With the ghost of post-punk lurking underneath the floors, NY duo TJ Richards and Yuchen Lin make focused tumult of shifting styles and segments with drums, blown-out electronics, and plenty of samplers on their debut EP, Slow Pageant. Part The Ex, part Deerhoof, a dash of The Dead C attitude, and the equivalent energy of an entire marching band (you can actually hear it), Trabajo make all their work seem like a lot of fun. That was a Spanish language translation joke there. Forgive me. This thing is available as a 3-inch CD-R on Murfreesboro, TN label Kimberly Dawn.
“Sunday Dumb Day”
At a recent show in L.A. (disclosure: at my house), sneaky snakes George Jensen and Ian James wired up somewhere between five and eight keyboards across a couple tables and chairs with various speakers, mixers, and junk growing up out of the corners — everything that happens to a living room when there’s a house show; they were practically building a fort of keyboards. Then George changed into this frock, looking like a Sherpa about to lead us on a treacherous mountain path, and everybody in the room settles on the floor, staring up as if someone’s going to read us a story; the lights go red, and they let rip… not a screaming assault of noise, not a psychedelic freak out, but a slow-motion sonic river of soft-as-snow notes that lulls us all to trance. In his hat, George is climbing on some piece of furniture and holding up this kaossillator to the sky waiting for a lightning bolt, but it’s just this gentle wash unfolding like jasmine tea pearls. It was a great show.

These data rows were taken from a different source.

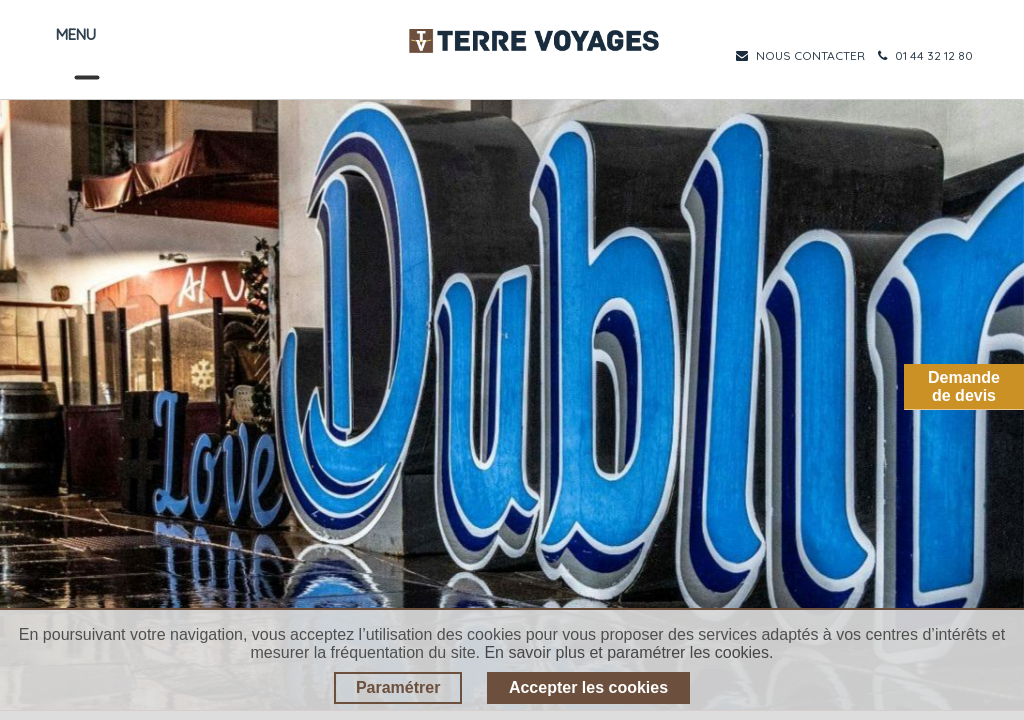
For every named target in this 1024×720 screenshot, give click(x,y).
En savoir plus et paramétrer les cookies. (628, 652)
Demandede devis (964, 386)
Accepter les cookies (588, 687)
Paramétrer (398, 687)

Sneaky Snake have a new tape called The Sprawl, which they describe as “hot slow jams for the megalopolis,” out this week on Dance Craze Records.

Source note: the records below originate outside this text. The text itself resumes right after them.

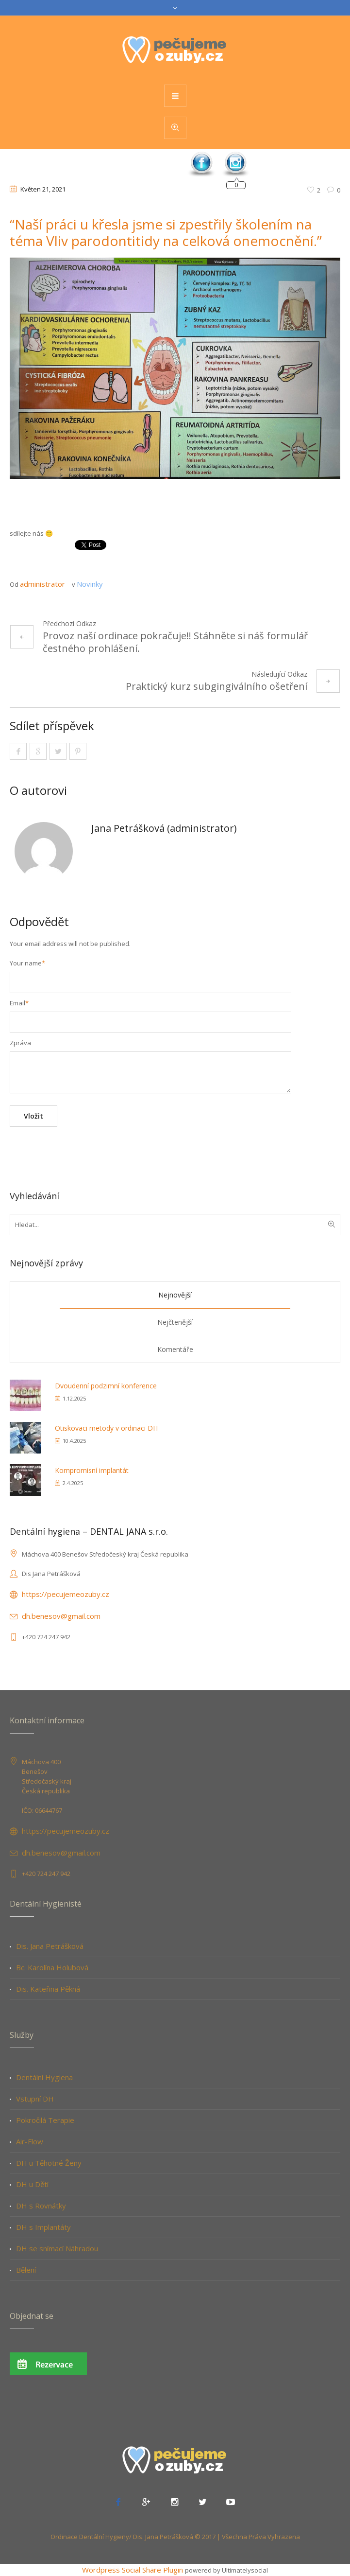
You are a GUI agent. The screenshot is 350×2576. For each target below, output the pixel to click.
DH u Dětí (32, 2184)
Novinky (90, 584)
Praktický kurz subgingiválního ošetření (216, 686)
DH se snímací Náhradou (57, 2248)
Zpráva (20, 1042)
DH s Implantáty (43, 2227)
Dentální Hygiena (44, 2077)
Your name (27, 963)
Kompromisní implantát (92, 1470)
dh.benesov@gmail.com (61, 1616)
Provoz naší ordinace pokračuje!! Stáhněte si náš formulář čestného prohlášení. (175, 642)
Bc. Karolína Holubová (52, 1967)
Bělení (26, 2270)
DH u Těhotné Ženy (49, 2163)
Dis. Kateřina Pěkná (48, 1989)
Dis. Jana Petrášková (49, 1946)
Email (19, 1003)
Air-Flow (29, 2141)
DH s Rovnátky (41, 2205)
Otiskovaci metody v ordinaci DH (106, 1428)
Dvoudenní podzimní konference (106, 1385)
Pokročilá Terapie (45, 2120)
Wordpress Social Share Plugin (133, 2570)
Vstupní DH (35, 2098)
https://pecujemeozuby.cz (65, 1594)
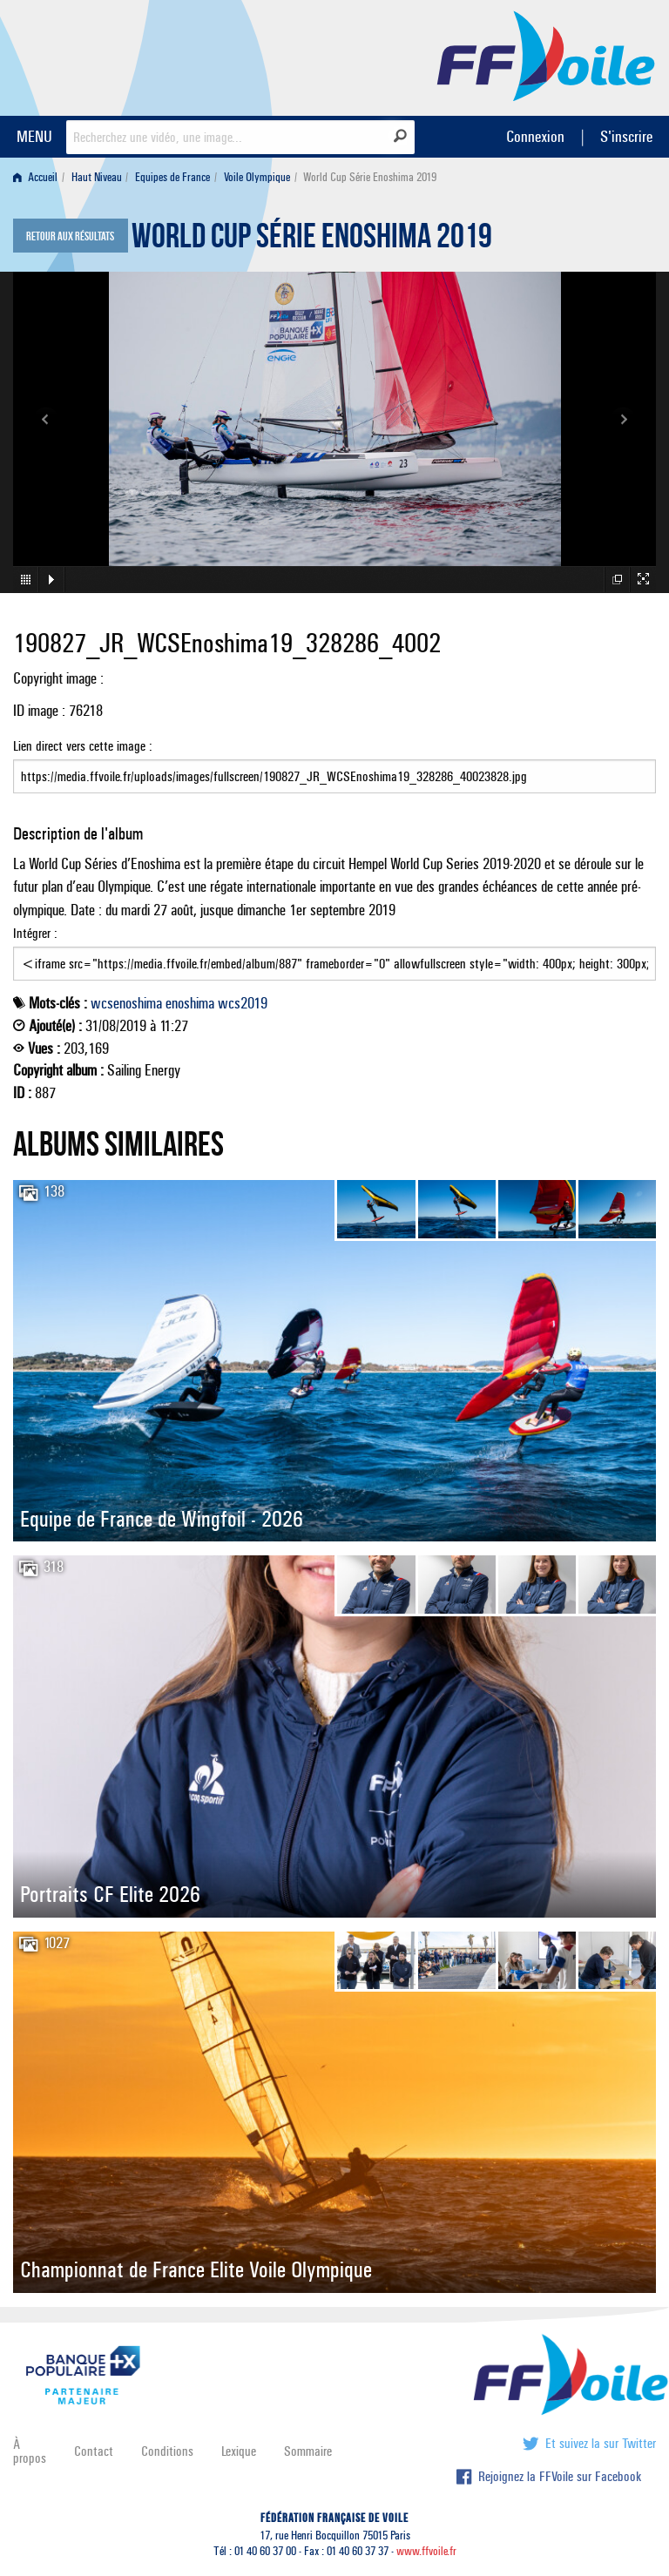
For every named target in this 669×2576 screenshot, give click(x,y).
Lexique (238, 2451)
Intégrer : (334, 953)
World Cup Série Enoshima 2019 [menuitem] (369, 177)
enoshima (190, 1003)
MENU (34, 136)
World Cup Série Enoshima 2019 (312, 240)
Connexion (535, 136)
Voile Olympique (257, 177)
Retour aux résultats (70, 237)
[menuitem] (38, 177)
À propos (29, 2451)
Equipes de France (172, 177)
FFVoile (546, 55)
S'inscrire (626, 136)
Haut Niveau (96, 177)
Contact (93, 2451)
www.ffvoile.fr (426, 2551)
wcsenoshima (126, 1003)
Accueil (35, 177)
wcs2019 (242, 1003)
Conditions (167, 2451)
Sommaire (308, 2451)
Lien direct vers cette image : (334, 765)
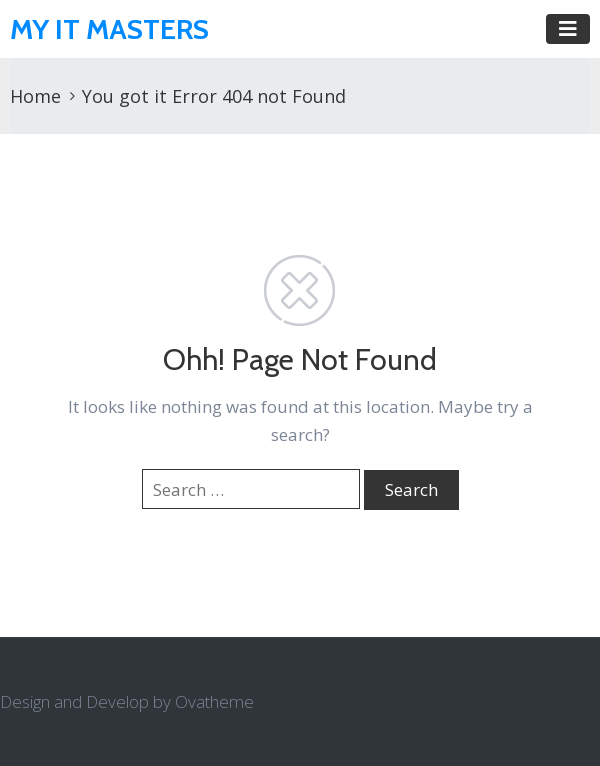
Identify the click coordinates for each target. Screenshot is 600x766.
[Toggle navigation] (568, 29)
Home (35, 96)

Hans-Joachim Roedelius, the cute half of one of the greatest groups of all time (Cluster, bitch!), is teaming with Stefan Schneider (Mapstation, To Rococo Rot) for a new album, Stunden, due on Hamburg label Bureau B. Read more about the album in Mike Reid’s news post, but for the love of Czukay, listen to “Single Boogie” first.
Girl/Boy bands are as common now as female adult-contemporary singers were in the 90s. Videos involving cinematic melodies like “Two Cousins” need more statement than song or at least contain a stigmatized dance routine. In general, video changes personal perspective of everything. This is why people hate movies adapted from books (duh). Of course, this only shows how everything has some sort of companion (Alexander Slotnick, Lee Michael, Kmmy Gbblr).

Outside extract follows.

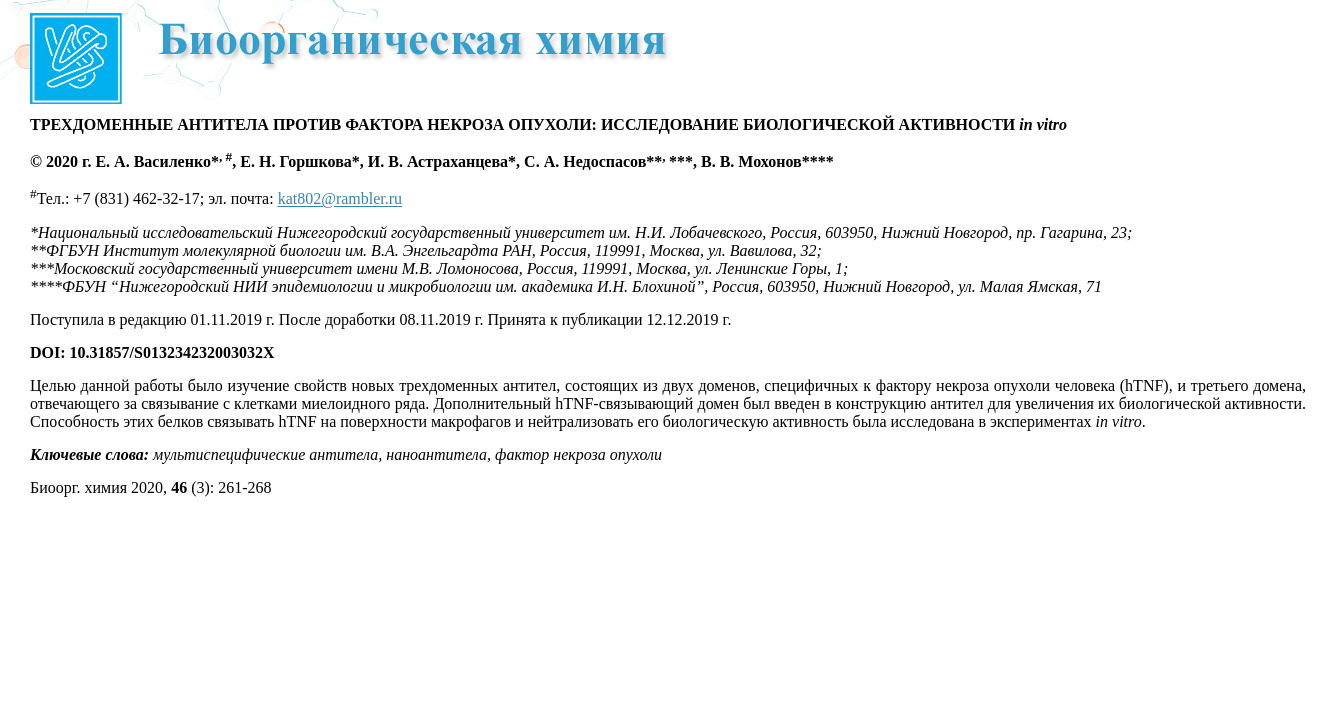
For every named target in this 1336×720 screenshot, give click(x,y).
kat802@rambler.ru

None of this is bad, though, concerning “Two Cousins.” I couldn’t remember the aforementioned Annie Lennox link and may have lost sleep over it. Maybe I got so worked up (Sunday into Monday afternoon) that when I found it, everyone at my office had the song stuck in they’s head. Guess what, Slow Club. Ten years from now, someone somewhere in Hempstead, NY will be finally finding this video after five cups of coffee consumed as fast as these dudes’ move they feet. Find Slow Club’s next album Paradise on Moshi Moshi Records (released yesterday, September 13), and let it consume you.
“Swallow Your Dreams”
The second vinyl LP from Arkansas’ stone-cold drone king Pink Priest is two 18-minute slabs of textural exploration, levitating tones, and implied melody. This music video for the entire A side of Swallow Your Dreams is like the dreams of a TV set left on overnight. Pieces of flipped channels, flickering color forms, slow frames moving in and out half-superimposed, pictures of domesticity contrasted with vast expanses of nature that could be the b-roll from a Nova special, weird fragments, all smashed together and dipped in some kind of static video buzz; dripping with atmosphere, virtuously boring and beautiful. William Cody Watson of PP says the album is about “the end of certain things, but also a realization of reconstruction, hope, decay, balance, and progression.” Pre-order it from French label La Station Radar.